**Activity:** Only text is carried over. Reproduce the entries below exactly.

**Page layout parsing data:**
○ ○ ○ ○ ○ ○ ○

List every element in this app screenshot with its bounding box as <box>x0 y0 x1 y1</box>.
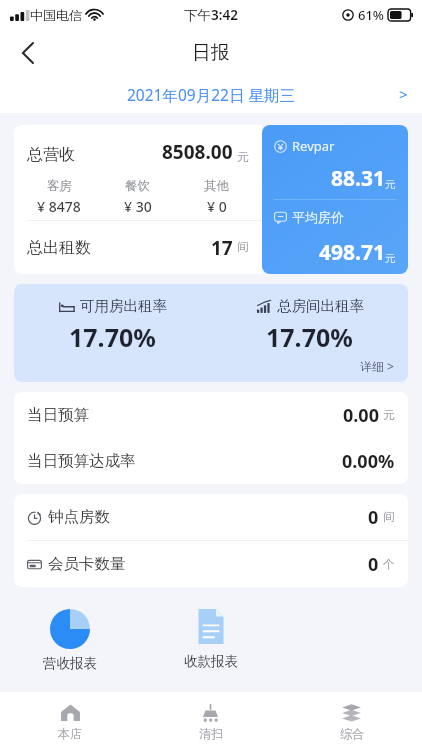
button[interactable]: 当日预算 <box>14 392 408 438</box>
button[interactable]: 综合 <box>281 692 422 750</box>
staticText: 总营收 <box>27 145 75 165</box>
staticText: 2021年09月22日 星期三 <box>127 84 295 105</box>
staticText: 间 <box>237 240 249 254</box>
staticText: 个 <box>383 557 395 571</box>
staticText: 元 <box>383 408 395 422</box>
button[interactable]: 营收报表 <box>0 599 140 672</box>
staticText: 客房 <box>47 178 72 194</box>
button[interactable]: 本店 <box>0 692 140 750</box>
staticText: 总出租数 <box>27 238 91 258</box>
staticText: 下午3:42 <box>184 6 238 24</box>
staticText: 平均房价 <box>292 209 344 225</box>
staticText: 0 <box>368 552 379 577</box>
button[interactable]: 收款报表 <box>140 599 281 670</box>
button[interactable]: 会员卡数量 <box>14 541 408 587</box>
staticText: 详细 > <box>360 358 394 374</box>
staticText: 元 <box>237 150 249 164</box>
staticText: 当日预算 <box>27 405 89 425</box>
staticText: 当日预算达成率 <box>27 451 136 471</box>
button[interactable]: 钟点房数 <box>14 494 408 540</box>
button[interactable]: 清扫 <box>140 692 281 750</box>
staticText: 清扫 <box>199 726 223 741</box>
staticText: 中国电信 <box>30 7 82 23</box>
staticText: 0 <box>368 505 379 530</box>
staticText: 元 <box>385 178 396 191</box>
staticText: 17.70% <box>266 320 353 354</box>
button[interactable]: 当日预算达成率 <box>14 438 408 484</box>
staticText: 0.00% <box>342 449 395 474</box>
button[interactable]: 2021年09月22日 星期三 <box>0 75 422 113</box>
staticText: 日报 <box>192 41 230 65</box>
staticText: 营收报表 <box>43 655 97 672</box>
staticText: 会员卡数量 <box>48 554 126 574</box>
staticText: 餐饮 <box>125 178 150 194</box>
staticText: 其他 <box>204 178 229 194</box>
staticText: 间 <box>383 510 395 524</box>
staticText: 0.00 <box>343 403 379 428</box>
staticText: ¥ 8478 <box>37 197 81 216</box>
staticText: 61% <box>358 6 384 24</box>
staticText: 可用房出租率 <box>80 297 167 315</box>
staticText: ¥ 30 <box>124 197 152 216</box>
staticText: 综合 <box>340 726 364 741</box>
staticText: 元 <box>385 252 396 265</box>
staticText: > <box>399 84 408 104</box>
staticText: 总房间出租率 <box>277 297 364 315</box>
button[interactable]: Back <box>6 32 48 74</box>
staticText: ¥ 0 <box>207 197 227 216</box>
staticText: 17 <box>211 235 233 261</box>
staticText: 收款报表 <box>184 653 238 670</box>
button[interactable]: Revpar <box>262 125 408 274</box>
staticText: 本店 <box>58 726 82 741</box>
staticText: 498.71 <box>319 238 385 267</box>
button[interactable]: 可用房出租率 <box>14 284 408 382</box>
staticText: Revpar <box>292 137 335 155</box>
staticText: 88.31 <box>331 164 385 193</box>
staticText: 17.70% <box>69 320 156 354</box>
staticText: 钟点房数 <box>48 507 110 527</box>
staticText: 8508.00 <box>162 139 233 165</box>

○ ○ ○ ○ ○ ○ ○

**Completed task:**
List every element in this app screenshot with its bounding box as <box>x0 y0 x1 y1</box>.
button[interactable]: 当日预算 <box>14 392 408 438</box>
button[interactable]: 综合 <box>281 692 422 750</box>
staticText: 总营收 <box>27 145 75 165</box>
staticText: 2021年09月22日 星期三 <box>127 84 295 105</box>
staticText: 间 <box>237 240 249 254</box>
staticText: 个 <box>383 557 395 571</box>
staticText: 元 <box>383 408 395 422</box>
button[interactable]: 营收报表 <box>0 599 140 672</box>
staticText: 客房 <box>47 178 72 194</box>
button[interactable]: 本店 <box>0 692 140 750</box>
staticText: 总出租数 <box>27 238 91 258</box>
staticText: 下午3:42 <box>184 6 238 24</box>
staticText: 平均房价 <box>292 209 344 225</box>
staticText: 0 <box>368 552 379 577</box>
button[interactable]: 收款报表 <box>140 599 281 670</box>
button[interactable]: 会员卡数量 <box>14 541 408 587</box>
staticText: 详细 > <box>360 358 394 374</box>
staticText: 元 <box>237 150 249 164</box>
staticText: 当日预算 <box>27 405 89 425</box>
staticText: 当日预算达成率 <box>27 451 136 471</box>
button[interactable]: 钟点房数 <box>14 494 408 540</box>
button[interactable]: 清扫 <box>140 692 281 750</box>
staticText: 清扫 <box>199 726 223 741</box>
staticText: 中国电信 <box>30 7 82 23</box>
staticText: 0 <box>368 505 379 530</box>
staticText: 元 <box>385 178 396 191</box>
staticText: 17.70% <box>266 320 353 354</box>
button[interactable]: 当日预算达成率 <box>14 438 408 484</box>
staticText: 0.00% <box>342 449 395 474</box>
button[interactable]: 2021年09月22日 星期三 <box>0 75 422 113</box>
staticText: 日报 <box>192 41 230 65</box>
staticText: 营收报表 <box>43 655 97 672</box>
staticText: 会员卡数量 <box>48 554 126 574</box>
staticText: 餐饮 <box>125 178 150 194</box>
staticText: 其他 <box>204 178 229 194</box>
staticText: 间 <box>383 510 395 524</box>
staticText: 0.00 <box>343 403 379 428</box>
staticText: ¥ 8478 <box>37 197 81 216</box>
staticText: 61% <box>358 6 384 24</box>
staticText: 可用房出租率 <box>80 297 167 315</box>
staticText: ¥ 30 <box>124 197 152 216</box>
staticText: 综合 <box>340 726 364 741</box>
staticText: 元 <box>385 252 396 265</box>
staticText: > <box>399 84 408 104</box>
staticText: 总房间出租率 <box>277 297 364 315</box>
button[interactable]: Back <box>6 32 48 74</box>
staticText: ¥ 0 <box>207 197 227 216</box>
staticText: 17 <box>211 235 233 261</box>
staticText: 收款报表 <box>184 653 238 670</box>
button[interactable]: Revpar <box>262 125 408 274</box>
staticText: 本店 <box>58 726 82 741</box>
staticText: 498.71 <box>319 238 385 267</box>
button[interactable]: 可用房出租率 <box>14 284 408 382</box>
staticText: Revpar <box>292 137 335 155</box>
staticText: 88.31 <box>331 164 385 193</box>
staticText: 17.70% <box>69 320 156 354</box>
staticText: 钟点房数 <box>48 507 110 527</box>
staticText: 8508.00 <box>162 139 233 165</box>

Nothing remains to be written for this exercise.